Wine Tasting in the South of France

I am frequently asked about good wineries to visit as a day trip from our Olive Farm in the south of France. The fact is there are dozens to suggest. So I thought it would be fun this month during these very hots days – in French we call such a heatwave la canicule – to offer a few snippets about our local wine history as well as making one or two suggestions of fabulous chateaux or more modest vineyards. Havens, where you can sit in the shade and sip a chilled glass or two of local wine.

From Banyuls,  close to the Spanish border, to Bellet above the coastal city of Nice, wines are produced. The South of France is a rich wine area with many varieties growing in the vineyards. Although all colours are being produced, the Midi is most renowned for its rosés. The hot climate marries well with a chilled lighter variety.
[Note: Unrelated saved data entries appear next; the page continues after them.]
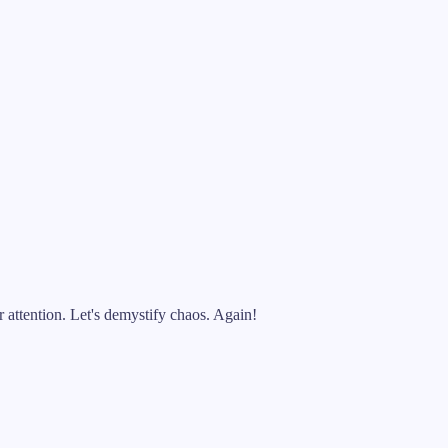
attention. Let's demystify chaos. Again!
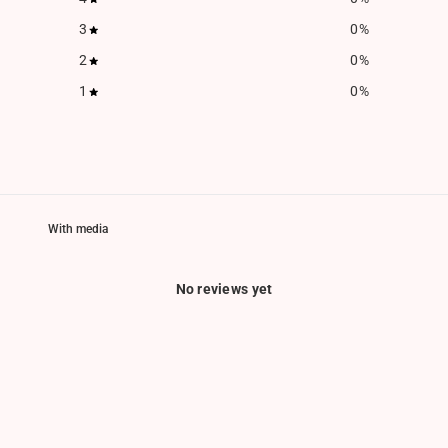
3
0
%
2
0
%
1
0
%
With media
No reviews yet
This is a land of hilltop towns and sleepy villages where the most exciting event of the week is market day and where the playing of boules or pétanque in the village squares, shaded by plane trees, is still the most popular pastime.

The south was its own country. Links with Paris were almost non-existent. Southerners, with their own rich cultural identity, communicated and conversed in their own language, the langue d’oc, until 1539 when the Ordinance of Villers-Cotterets made French, the langue d’oil, the administrative language of France. By 1789,  the time of the French Revolution, these richly-poetic southern tongues had been outlawed. Provençal is a dialect of Occitan and was spoken in the eastern half of southern France. These are romance languages, once the language of the troubadours.

The great port city of Marseille, originally Marsilia then Massalia was founded by Greeks from Asia Minor sometime around 600 BC. These intrepid sailors were Phoceans from Phocaea, known now as Foça in Modern Turkey. That entire western coast of Asia Minor, today Turkey, was inhabited by Greeks until the population exchange of 1922/1923 that followed the Greco-Turkish War of 1919 to 1922.